Mortgage Rates and Truths Loaners Need to Learn

Loaning processes can be confusing if some technical terms are unclear. Here are some commonly used terms in the business of mortgage loans. Next time you contact a Dallas mortgage firm, it can be much quicker when you know how it works.

A mortgage firm speaks of "thirty-year fixed rates ranging from 5.5% to 5.8% with zero discount points and zero origination fee". There are five distinct terms here—"thirty years", "fixed rates" and the percentage range and discount point and origination fee. Thirty years is the typical duration of the amortization period or the time that the mortgage is completely paid for. "Fixed rate" means that the rate and payment does not change for the duration of this period.

Discount points and origination fees are the same thing; these pertain to pre-paid interest. This is the amount that the borrower is willing to pay in exchange for a lower interest rate. One discount point is 1% of the entire amount of the loan. However, a Dallas mortgage firm may warn borrowers about discount points and low interest rates; there is a high probability that the rate is not necessarily in the favor of the borrower.

There are mortgage firms that advise borrowers to assess how much they are paying for. Ask yourself how long you shall stay in the house, the cost of the discount points in cash, and the difference between the interest rate with and without points. The length of time you mean to stay in the house can be a gauge whether your mortgage plan is a good deal or not.
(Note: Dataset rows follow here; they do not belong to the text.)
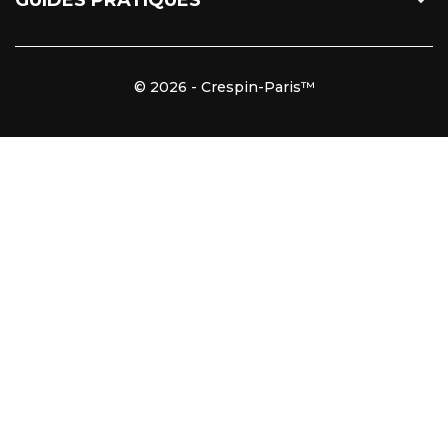

GUIDES PRATIQUES
© 2026 - Crespin-Paris™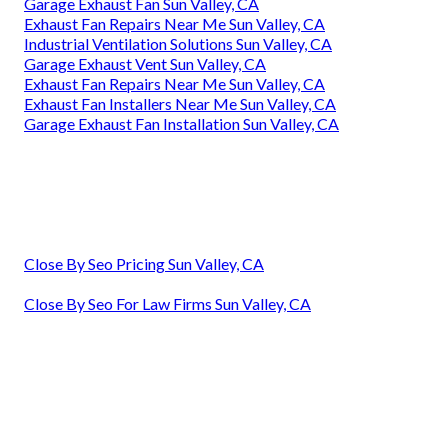
Garage Exhaust Fan Sun Valley, CA
Exhaust Fan Repairs Near Me Sun Valley, CA
Industrial Ventilation Solutions Sun Valley, CA
Garage Exhaust Vent Sun Valley, CA
Exhaust Fan Repairs Near Me Sun Valley, CA
Exhaust Fan Installers Near Me Sun Valley, CA
Garage Exhaust Fan Installation Sun Valley, CA
Close By Seo Pricing Sun Valley, CA
Close By Seo For Law Firms Sun Valley, CA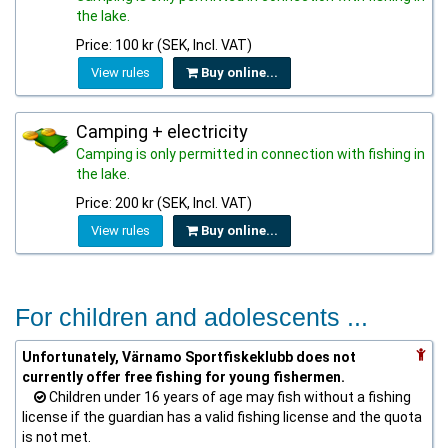
the lake.
Price: 100 kr (SEK, Incl. VAT)
View rules
Buy online...
Camping + electricity
Camping is only permitted in connection with fishing in
the lake.
Price: 200 kr (SEK, Incl. VAT)
View rules
Buy online...
For children and adolescents ...
Unfortunately, Värnamo Sportfiskeklubb does not
currently offer free fishing for young fishermen.
Children under 16 years of age may fish without a fishing
license if the guardian has a valid fishing license and the quota
is not met.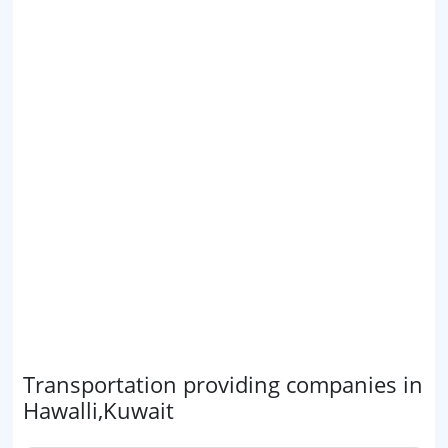
Transportation providing companies in
Hawalli,Kuwait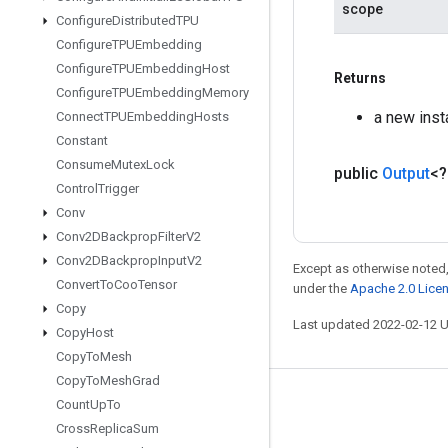
scope
Configure
Distributed
TPU
Configure
TPUEmbedding
Configure
TPUEmbedding
Host
Returns
Configure
TPUEmbedding
Memory
a new ins
Connect
TPUEmbedding
Hosts
Constant
Consume
Mutex
Lock
public
Output
<
Control
Trigger
Conv
Conv2DBackprop
Filter
V2
Conv2DBackprop
Input
V2
Except as otherwise noted,
Convert
To
Coo
Tensor
under the
Apache 2.0 Lice
Copy
Last updated 2022-02-12 
Copy
Host
Copy
To
Mesh
Copy
To
Mesh
Grad
Stay connected
Count
Up
To
Cross
Replica
Sum
Blog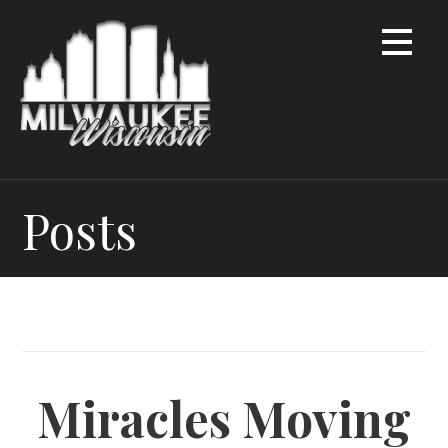
Skip
to
content
Posts
Miracles Moving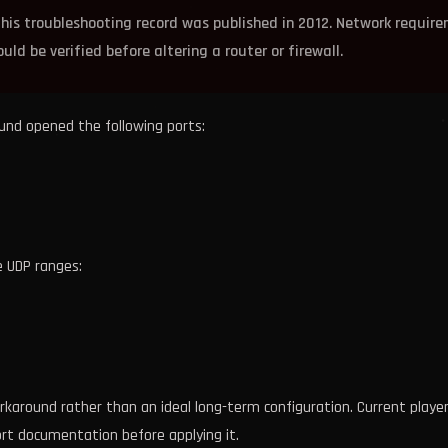
his troubleshooting record was published in 2012. Network requir
ld be verified before altering a router or firewall.
ound opened the following ports:
e UDP ranges:
karound rather than an ideal long-term configuration. Current playe
rt documentation before applying it.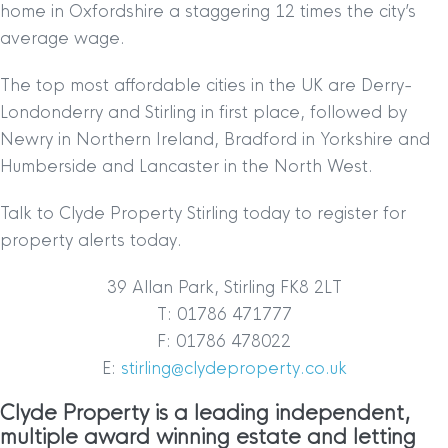
home in Oxfordshire a staggering 12 times the city’s
average wage.
The top most affordable cities in the UK are Derry-
Londonderry and Stirling in first place, followed by
Newry in Northern Ireland, Bradford in Yorkshire and
Humberside and Lancaster in the North West.
Talk to Clyde Property Stirling today to register for
property alerts today.
39 Allan Park, Stirling FK8 2LT
T: 01786 471777
F: 01786 478022
E:
stirling@clydeproperty.co.uk
Clyde Property is a leading independent,
multiple award winning estate and letting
For example, a total loan amount is $150,000 for thirty years; the interest rate is 6.25%, costing the borrower $923.56 regularly. If the borrower gets the mortgage loan with one discount point, the interest goes down to only $899.33. This sounds good if the minimum length of stay in the house is three years; under a mortgage fee of $150,000, the discount point is $15,000. If the $15,000 is periodically paid for every month, divided by the $24.23 saved from the original interest rate, this means that the borrower would need to stay in the house at least 62 months or 5 years to pay for the mortgage and the lower interest rate.

This is good, but if the mortgage borrower is going to stay in the house for only three years, this is practically paying more than necessary because this allows less flexibility than the mortgage without the discount points. Even then, Dallas mortgage borrowers are also advised to watch out for inflation and fluctuation in rates. This can change interest rates and discount points too.